*** DATA IN THIS EXERCISE Section Begins ***
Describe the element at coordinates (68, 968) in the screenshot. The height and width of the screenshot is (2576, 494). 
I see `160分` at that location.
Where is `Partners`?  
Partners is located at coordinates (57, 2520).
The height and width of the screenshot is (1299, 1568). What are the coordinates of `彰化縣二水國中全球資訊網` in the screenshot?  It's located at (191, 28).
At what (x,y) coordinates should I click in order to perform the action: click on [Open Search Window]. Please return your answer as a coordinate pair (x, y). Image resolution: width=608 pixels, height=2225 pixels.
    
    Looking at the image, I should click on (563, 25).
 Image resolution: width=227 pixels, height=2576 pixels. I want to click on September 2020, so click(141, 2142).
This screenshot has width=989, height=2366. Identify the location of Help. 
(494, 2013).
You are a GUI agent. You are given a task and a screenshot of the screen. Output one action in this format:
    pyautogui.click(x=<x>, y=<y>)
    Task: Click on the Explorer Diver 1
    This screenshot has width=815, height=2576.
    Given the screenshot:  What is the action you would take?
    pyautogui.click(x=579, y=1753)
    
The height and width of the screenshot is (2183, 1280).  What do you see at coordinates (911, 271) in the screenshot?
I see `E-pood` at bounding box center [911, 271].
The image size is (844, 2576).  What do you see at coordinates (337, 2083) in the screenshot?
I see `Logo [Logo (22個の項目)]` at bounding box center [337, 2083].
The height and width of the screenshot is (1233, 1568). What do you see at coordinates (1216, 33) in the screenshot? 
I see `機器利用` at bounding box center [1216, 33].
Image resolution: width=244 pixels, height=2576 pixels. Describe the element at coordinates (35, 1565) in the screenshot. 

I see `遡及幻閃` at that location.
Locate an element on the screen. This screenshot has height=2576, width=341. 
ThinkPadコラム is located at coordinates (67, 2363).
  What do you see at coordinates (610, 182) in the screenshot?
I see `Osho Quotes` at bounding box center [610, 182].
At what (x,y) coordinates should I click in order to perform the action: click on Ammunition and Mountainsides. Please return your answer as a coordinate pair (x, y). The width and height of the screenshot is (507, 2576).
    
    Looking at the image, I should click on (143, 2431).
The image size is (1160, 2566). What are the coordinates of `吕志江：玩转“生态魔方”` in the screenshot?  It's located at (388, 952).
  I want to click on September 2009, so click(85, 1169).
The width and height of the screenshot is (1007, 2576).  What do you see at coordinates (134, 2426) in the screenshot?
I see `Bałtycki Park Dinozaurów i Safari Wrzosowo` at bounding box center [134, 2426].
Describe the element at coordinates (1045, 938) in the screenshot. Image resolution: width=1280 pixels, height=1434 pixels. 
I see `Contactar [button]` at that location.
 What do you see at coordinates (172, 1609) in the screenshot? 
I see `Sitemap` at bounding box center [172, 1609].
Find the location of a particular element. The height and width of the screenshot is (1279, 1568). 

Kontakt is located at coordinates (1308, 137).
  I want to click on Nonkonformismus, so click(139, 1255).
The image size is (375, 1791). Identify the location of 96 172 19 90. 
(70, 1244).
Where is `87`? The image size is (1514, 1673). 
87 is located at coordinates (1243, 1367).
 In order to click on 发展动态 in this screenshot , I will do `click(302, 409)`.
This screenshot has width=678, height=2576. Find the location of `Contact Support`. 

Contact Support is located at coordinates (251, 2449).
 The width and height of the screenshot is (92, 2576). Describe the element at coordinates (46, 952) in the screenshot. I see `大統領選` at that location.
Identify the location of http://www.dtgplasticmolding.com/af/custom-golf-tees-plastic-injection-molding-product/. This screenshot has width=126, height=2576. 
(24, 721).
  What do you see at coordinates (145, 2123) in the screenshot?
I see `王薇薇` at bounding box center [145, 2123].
*** DATA IN THIS EXERCISE Section Ends ***
EXERCISE INSTRUCTIONS - From the first line of the entries above to the line with "The height and width of the screenshot is (1299, 1568).", please return every line exactly, keeping both ends.

SOLUTION TO THE PROBLEM -
Describe the element at coordinates (68, 968) in the screenshot. The height and width of the screenshot is (2576, 494). 
I see `160分` at that location.
Where is `Partners`?  
Partners is located at coordinates (57, 2520).
The height and width of the screenshot is (1299, 1568). What are the coordinates of `彰化縣二水國中全球資訊網` in the screenshot?  It's located at (191, 28).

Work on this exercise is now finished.